Though Jung's tenuous idea infuriates many, its possibilities still intrigue and remain threaded through the fibres of popular culture in film, prose and the visual arts. Perhaps its enduring seduction is that it helps us feel less lonely in moments of solitude, offering us the prospect of a virtual community of the mind. After all, implicit in Jung's theory is the belief that at some level we are all cognitively connected in some way, that the "persona is a collective phenomenon".

 

TODAY, MOST SCIENTISTS view the possibility of a collective unconscious as esoteric hocus-pocus – mystic madness even – impossible to measure and too woolly to embrace. And who can blame them?

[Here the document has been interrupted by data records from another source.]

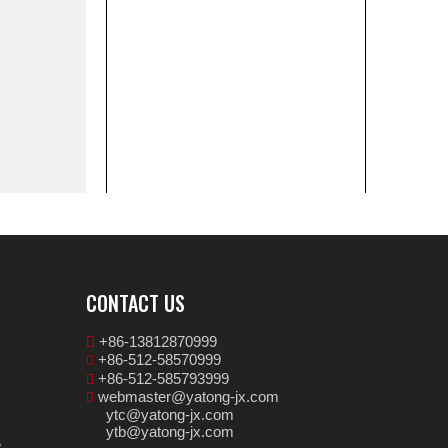
CONTACT US
+86-13812870999

+86-512-58570999

+86-512-585793999

webmaster@yatong-jx.com

ytc@yatong-jx.com
ytb@yatong-jx.com
e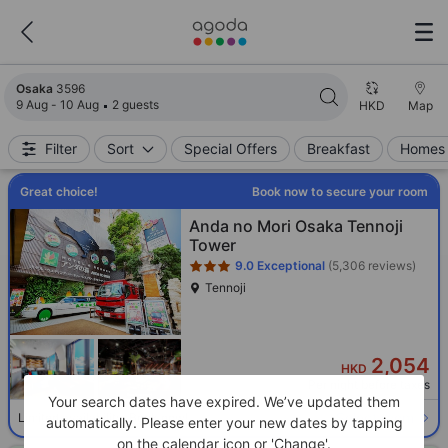
Search results updated. 3596 properties found.
Osaka
3596
9 Aug - 10 Aug
2 guests
HKD
Map
Filter
Sort
Special Offers
Breakfast
Homes 
Great choice!
Book now to secure your room
Star rating 3 stars
Anda no Mori Osaka Tennoji
Tower
9.0
Exceptional
(5,306 reviews)
Tennoji
2,054
HKD
Per night before taxes
Your search dates have expired. We’ve updated them
Select room
Limited availability. Book now!
automatically. Please enter your new dates by tapping
on the calendar icon or 'Change'.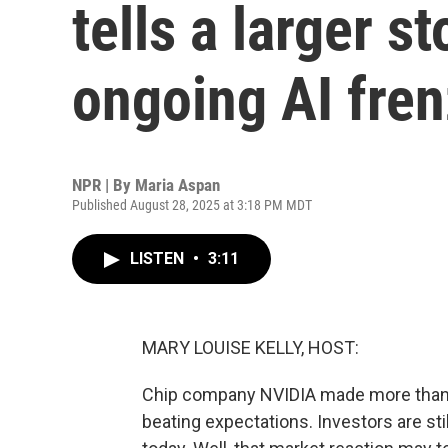
tells a larger s
ongoing AI fre
NPR | By
Maria Aspan
Published August 28, 2025 at 3:18 PM MDT
LISTEN
•
3:11
MARY LOUISE KELLY, HOST:
Chip company NVIDIA made more than $26
beating expectations. Investors are st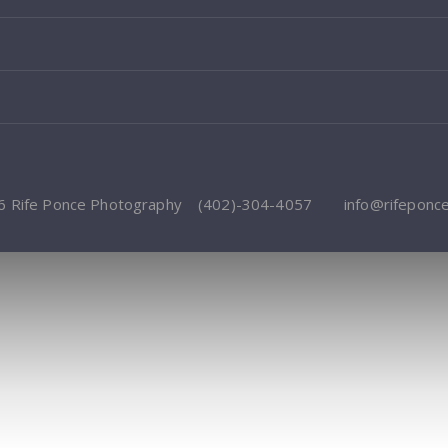
6 Rife Ponce Photography
(402)-304-4057
info@rifeponc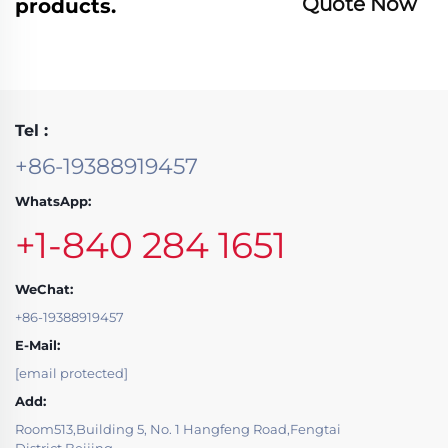
Quote Now
products.
Tel :
+86-19388919457
WhatsApp:
+1-840 284 1651
WeChat:
+86-19388919457
E-Mail:
[email protected]
Add:
Room513,Building 5, No. 1 Hangfeng Road,Fengtai
District,Beijing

Nevertheless, the notion of a networked, connected self appears to be finding a new, more material footing, as metaphors of the mind merge with 21st-century science and technology. "Connectionism" has become all the rage – from studies in artificial life, neural networks to chaos theory, self-organisation, complexity and cognitive modelling. These are just a handful of the mind-expanding fields embracing the idea that there is more than the power of one.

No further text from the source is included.